Order a cappuccino from the people who roasted the beans
Portland’s craft coffee roasting scene is one of the best in the world. We’ve chatted up roasters only to learn they come from coffee-producing parts of the world and have come to Portland — usually the inner SE — to learn the craft and work with people revered throughout the industry. Stumptown Coffee (now owned by Peet’s) and its founder, Duane Sorenson, are credited with beginning the wave of craft roasting that spread through the country in the late 1990s and early 2000s.
We have a long list of favorite coffee shops, but we’d start with Upper Left Coffee Roasters, for its delicious coffee, outrageously good breakfast sandwiches, and the proximity of its outdoor seating area to the roasting operation. Order a cappuccino or just a classic drip coffee, sit on one of the outside tables, and watch the bicyclists commute by.

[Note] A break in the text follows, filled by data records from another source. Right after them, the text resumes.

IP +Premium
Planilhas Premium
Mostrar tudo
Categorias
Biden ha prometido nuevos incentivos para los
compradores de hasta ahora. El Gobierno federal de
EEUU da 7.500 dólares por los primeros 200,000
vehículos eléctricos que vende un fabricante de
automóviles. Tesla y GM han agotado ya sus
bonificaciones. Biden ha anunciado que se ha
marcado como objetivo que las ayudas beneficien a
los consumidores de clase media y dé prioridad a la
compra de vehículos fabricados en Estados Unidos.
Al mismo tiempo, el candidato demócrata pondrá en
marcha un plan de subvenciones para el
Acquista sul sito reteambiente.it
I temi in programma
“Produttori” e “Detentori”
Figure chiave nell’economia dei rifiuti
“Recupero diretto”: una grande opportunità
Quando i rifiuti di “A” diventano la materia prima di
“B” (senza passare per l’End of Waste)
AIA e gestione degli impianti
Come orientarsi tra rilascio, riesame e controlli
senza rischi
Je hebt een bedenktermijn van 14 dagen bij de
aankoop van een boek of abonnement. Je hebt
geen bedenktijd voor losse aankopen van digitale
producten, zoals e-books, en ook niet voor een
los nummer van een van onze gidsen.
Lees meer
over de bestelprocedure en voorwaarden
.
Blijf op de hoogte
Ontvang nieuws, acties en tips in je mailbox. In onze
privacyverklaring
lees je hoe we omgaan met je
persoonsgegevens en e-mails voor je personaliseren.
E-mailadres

Ride a bike slowly through the neighborhoods and gardens
We’re not the only ones to suggest the best way to learn how to navigate Portland’s streets is to take a bike tour — preferably one that skips downtown traffic and focuses most of its time riding through the neighborhoods. You’ll feel more like a local, and get the perspective of the people who ride around the city every day. You’ll also learn tips and tricks of Portland’s bicycling infrastructure that even many Portlanders don’t know — where to look for the blue lights that indicate you have been seen by the traffic light sensors, for instance, and what a Copenhagen turn is. Also, your tour guide will probably work in a few of the other items from the must-do list (doughnuts, ice cream, and riding across bridges are all probabilities!).
Try a doughnut other than Voodoo
There are many bitter arguments among Portlanders, and the doughnut argument may not reach the level of angry divides. However, you can spark many a debate by asking which doughnut is best. (Could they all be right?) Leading contenders for Best Doughnut in Portland: Blue Star (culinary style pastries with unusual flavor combinations like Blueberry Basil and Raspberry Rosemary Old Fashioned, only open Thursday through Sunday currently), Delicious Donuts (just like it says: very good donuts, made with love by the family who runs the business. Open at 5 a.m., show up early for the fantastic apple fritters), and Pip’s (very small round doughnuts made to order; five regular varieties and a seasonal one are complemented by delicious chai selections. Open 8 a.m. to 2 p.m.; they will have a line, especially on weekends.)
Eat dinner out at the neighborhood food carts
In Portland, the street food vendors called “food trucks” in other cities are called “carts,” because they aren’t very mobile. While many of them technically can move, should someone have the right truck to haul them, others are so loosely mobile that they were literally built in place and probably won’t move for a decade or more. The food carts downtown gained fame during the height of Food Network travel shows, but a few years ago the biggest pod was scattered for the slow building of a new Ritz-Carlton hotel. It’s not the end of the world; the food carts in the neighborhoods were always a more pleasant experience. Try favorites in NW Portland if you’re staying near Forest Park or the Alphabet District: the Nob Hill Food Carts; or head to the SE for one of a dozen or so pods, like the original Cartopia, Scout PDX, or the (eye-rollingly named but still amazing) Hawthorne Asylum.